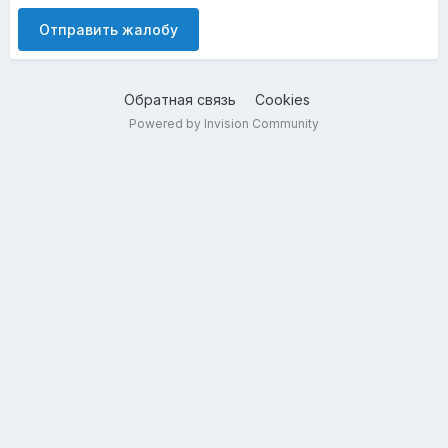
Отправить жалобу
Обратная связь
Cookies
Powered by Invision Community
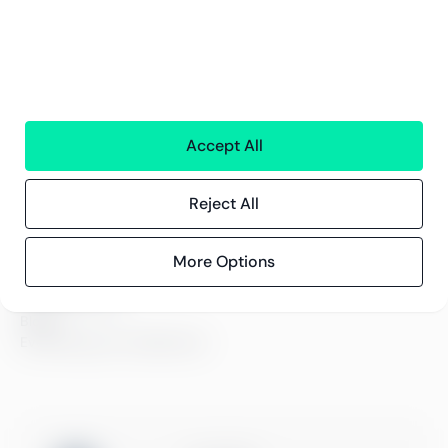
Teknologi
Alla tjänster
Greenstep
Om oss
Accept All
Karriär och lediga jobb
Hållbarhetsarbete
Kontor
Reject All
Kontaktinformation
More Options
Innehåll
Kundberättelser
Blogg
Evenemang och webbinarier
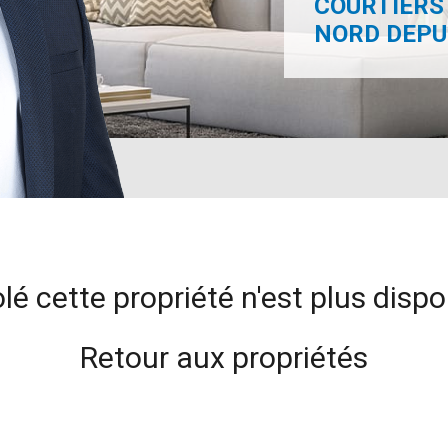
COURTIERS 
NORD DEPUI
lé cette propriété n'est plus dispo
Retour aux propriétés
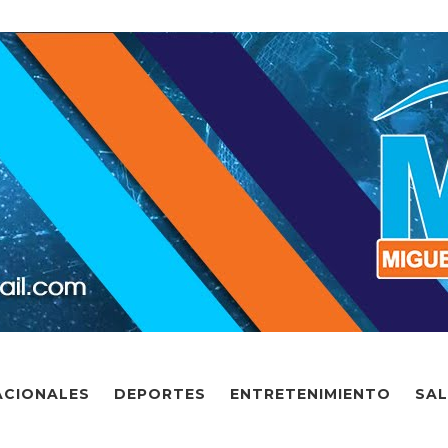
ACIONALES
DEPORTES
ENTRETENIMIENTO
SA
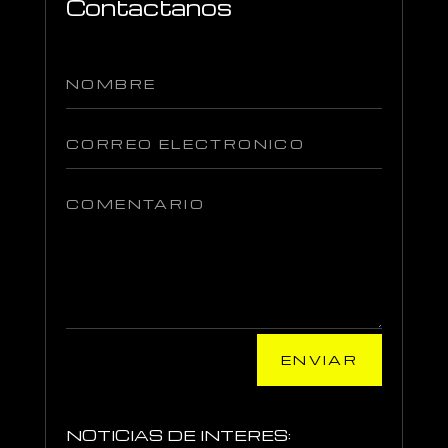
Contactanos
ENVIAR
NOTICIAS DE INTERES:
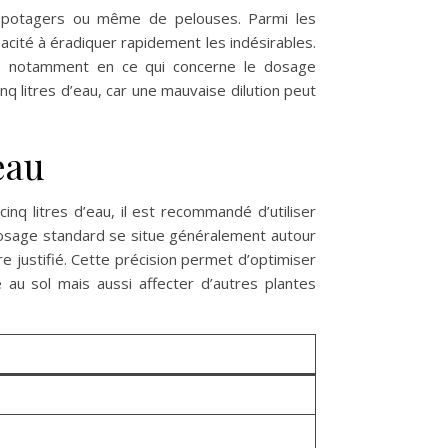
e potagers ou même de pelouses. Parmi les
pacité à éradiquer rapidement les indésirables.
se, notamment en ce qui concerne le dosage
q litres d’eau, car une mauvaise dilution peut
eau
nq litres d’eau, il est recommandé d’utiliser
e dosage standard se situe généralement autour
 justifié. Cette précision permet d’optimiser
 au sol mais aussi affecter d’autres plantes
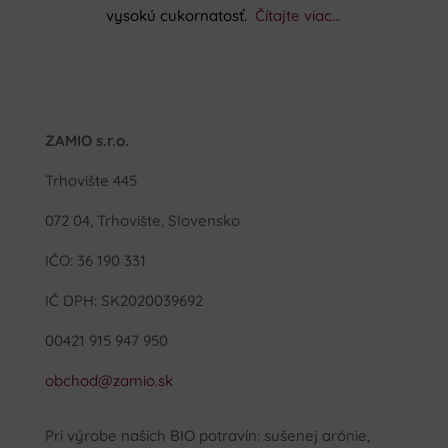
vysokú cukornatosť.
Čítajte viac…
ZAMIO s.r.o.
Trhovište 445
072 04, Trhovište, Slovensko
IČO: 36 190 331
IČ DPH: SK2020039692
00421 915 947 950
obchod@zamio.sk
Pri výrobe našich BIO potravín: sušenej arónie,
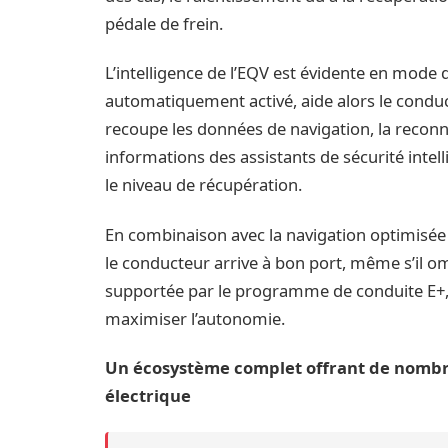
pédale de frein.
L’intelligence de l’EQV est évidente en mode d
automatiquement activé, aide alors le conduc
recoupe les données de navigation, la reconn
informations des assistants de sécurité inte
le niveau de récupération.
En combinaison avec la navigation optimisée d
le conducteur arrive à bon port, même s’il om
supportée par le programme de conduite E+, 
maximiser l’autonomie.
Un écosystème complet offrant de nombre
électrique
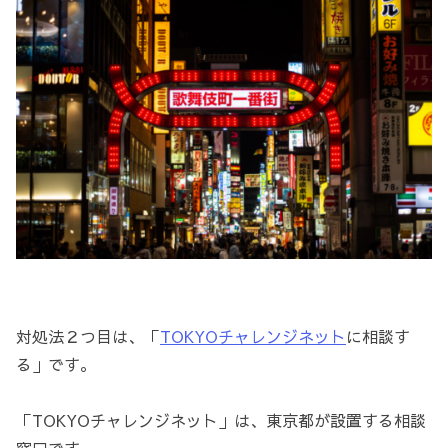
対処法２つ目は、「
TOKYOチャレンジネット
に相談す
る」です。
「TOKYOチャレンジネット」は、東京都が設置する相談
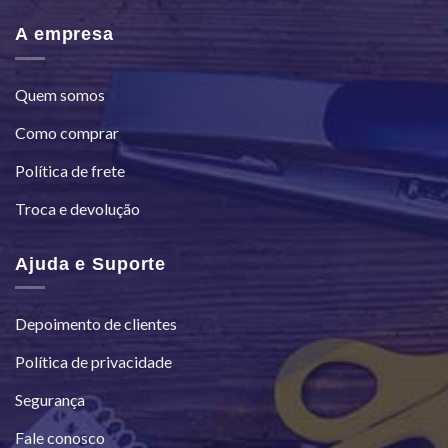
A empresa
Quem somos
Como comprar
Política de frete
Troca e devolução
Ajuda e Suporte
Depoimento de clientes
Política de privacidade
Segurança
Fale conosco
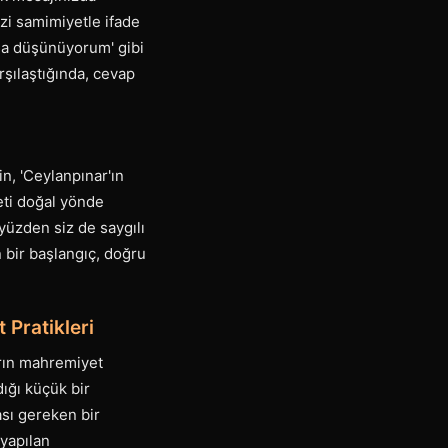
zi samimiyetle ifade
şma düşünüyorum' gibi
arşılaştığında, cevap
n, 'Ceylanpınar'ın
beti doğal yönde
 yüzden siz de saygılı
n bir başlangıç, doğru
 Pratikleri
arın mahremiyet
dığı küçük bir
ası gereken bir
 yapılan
══════════
Bring together all lines from the listing that contain the word "TOKYOチャレンジネット".

• _Your response_:
TOKYOチャレンジネット
「TOKYOチャレンジネット」は、東京都が設置する相談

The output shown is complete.